* **Provided entries**:
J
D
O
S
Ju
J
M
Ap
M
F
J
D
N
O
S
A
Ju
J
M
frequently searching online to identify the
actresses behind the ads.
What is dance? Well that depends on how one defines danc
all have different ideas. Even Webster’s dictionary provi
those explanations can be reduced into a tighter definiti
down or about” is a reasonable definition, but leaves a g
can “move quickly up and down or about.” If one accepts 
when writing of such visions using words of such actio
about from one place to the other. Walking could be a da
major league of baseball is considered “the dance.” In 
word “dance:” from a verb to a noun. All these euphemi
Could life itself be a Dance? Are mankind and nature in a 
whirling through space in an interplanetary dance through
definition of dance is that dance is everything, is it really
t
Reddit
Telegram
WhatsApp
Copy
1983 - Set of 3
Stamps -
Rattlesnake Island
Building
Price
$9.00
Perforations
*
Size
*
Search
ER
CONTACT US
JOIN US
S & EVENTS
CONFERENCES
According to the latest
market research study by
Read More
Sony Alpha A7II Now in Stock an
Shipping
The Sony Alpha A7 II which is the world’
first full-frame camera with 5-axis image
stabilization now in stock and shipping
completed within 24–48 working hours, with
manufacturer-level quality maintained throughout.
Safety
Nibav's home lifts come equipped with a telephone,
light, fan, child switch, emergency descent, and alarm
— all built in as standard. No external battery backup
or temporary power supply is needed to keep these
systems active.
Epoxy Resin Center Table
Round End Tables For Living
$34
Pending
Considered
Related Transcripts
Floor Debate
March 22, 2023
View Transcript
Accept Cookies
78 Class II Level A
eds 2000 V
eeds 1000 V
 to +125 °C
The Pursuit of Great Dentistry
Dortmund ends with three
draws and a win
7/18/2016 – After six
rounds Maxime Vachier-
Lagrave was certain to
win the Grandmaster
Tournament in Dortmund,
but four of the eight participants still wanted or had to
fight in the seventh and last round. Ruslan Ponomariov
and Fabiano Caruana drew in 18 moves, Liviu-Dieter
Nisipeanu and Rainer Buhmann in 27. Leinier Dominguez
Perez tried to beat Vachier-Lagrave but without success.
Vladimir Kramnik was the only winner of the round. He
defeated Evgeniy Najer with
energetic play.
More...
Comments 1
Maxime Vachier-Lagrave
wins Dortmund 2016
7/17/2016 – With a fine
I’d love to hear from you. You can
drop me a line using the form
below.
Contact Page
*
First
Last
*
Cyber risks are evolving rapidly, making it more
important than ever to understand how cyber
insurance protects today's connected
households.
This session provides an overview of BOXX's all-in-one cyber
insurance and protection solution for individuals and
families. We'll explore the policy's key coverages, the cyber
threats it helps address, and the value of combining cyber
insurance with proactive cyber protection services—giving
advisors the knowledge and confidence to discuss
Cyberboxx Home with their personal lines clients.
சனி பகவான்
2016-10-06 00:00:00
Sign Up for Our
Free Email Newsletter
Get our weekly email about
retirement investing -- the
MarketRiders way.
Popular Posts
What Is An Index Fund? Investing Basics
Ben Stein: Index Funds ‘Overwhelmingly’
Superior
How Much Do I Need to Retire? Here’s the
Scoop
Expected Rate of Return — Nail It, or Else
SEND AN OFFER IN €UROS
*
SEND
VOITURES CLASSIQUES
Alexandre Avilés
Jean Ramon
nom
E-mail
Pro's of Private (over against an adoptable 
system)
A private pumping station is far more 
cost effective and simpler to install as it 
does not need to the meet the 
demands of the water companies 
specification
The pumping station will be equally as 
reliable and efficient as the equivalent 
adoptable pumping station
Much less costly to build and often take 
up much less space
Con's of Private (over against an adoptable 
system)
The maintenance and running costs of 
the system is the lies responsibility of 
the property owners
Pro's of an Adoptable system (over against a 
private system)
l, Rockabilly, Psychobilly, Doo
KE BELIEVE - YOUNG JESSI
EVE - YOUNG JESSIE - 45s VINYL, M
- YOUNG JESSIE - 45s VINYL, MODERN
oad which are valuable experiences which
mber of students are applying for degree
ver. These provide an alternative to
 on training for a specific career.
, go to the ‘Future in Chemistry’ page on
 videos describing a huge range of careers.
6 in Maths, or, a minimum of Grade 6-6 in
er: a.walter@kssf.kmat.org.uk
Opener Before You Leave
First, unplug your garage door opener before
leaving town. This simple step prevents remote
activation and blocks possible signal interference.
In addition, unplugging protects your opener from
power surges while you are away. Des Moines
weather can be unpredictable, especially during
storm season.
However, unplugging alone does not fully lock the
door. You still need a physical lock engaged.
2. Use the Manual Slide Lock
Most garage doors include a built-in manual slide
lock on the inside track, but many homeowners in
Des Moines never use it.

* **Work instruction**: Once you find the line with "but leaves a g" in the entries above, output it and each line after it up to and including the line with "eeds 1000 V", and nothing else.

* **Answer to this exercise**:
down or about” is a reasonable definition, but leaves a g
can “move quickly up and down or about.” If one accepts 
when writing of such visions using words of such actio
about from one place to the other. Walking could be a da
major league of baseball is considered “the dance.” In 
word “dance:” from a verb to a noun. All these euphemi
Could life itself be a Dance? Are mankind and nature in a 
whirling through space in an interplanetary dance through
definition of dance is that dance is everything, is it really
t
Reddit
Telegram
WhatsApp
Copy
1983 - Set of 3
Stamps -
Rattlesnake Island
Building
Price
$9.00
Perforations
*
Size
*
Search
ER
CONTACT US
JOIN US
S & EVENTS
CONFERENCES
According to the latest
market research study by
Read More
Sony Alpha A7II Now in Stock an
Shipping
The Sony Alpha A7 II which is the world’
first full-frame camera with 5-axis image
stabilization now in stock and shipping
completed within 24–48 working hours, with
manufacturer-level quality maintained throughout.
Safety
Nibav's home lifts come equipped with a telephone,
light, fan, child switch, emergency descent, and alarm
— all built in as standard. No external battery backup
or temporary power supply is needed to keep these
systems active.
Epoxy Resin Center Table
Round End Tables For Living
$34
Pending
Considered
Related Transcripts
Floor Debate
March 22, 2023
View Transcript
Accept Cookies
78 Class II Level A
eds 2000 V
eeds 1000 V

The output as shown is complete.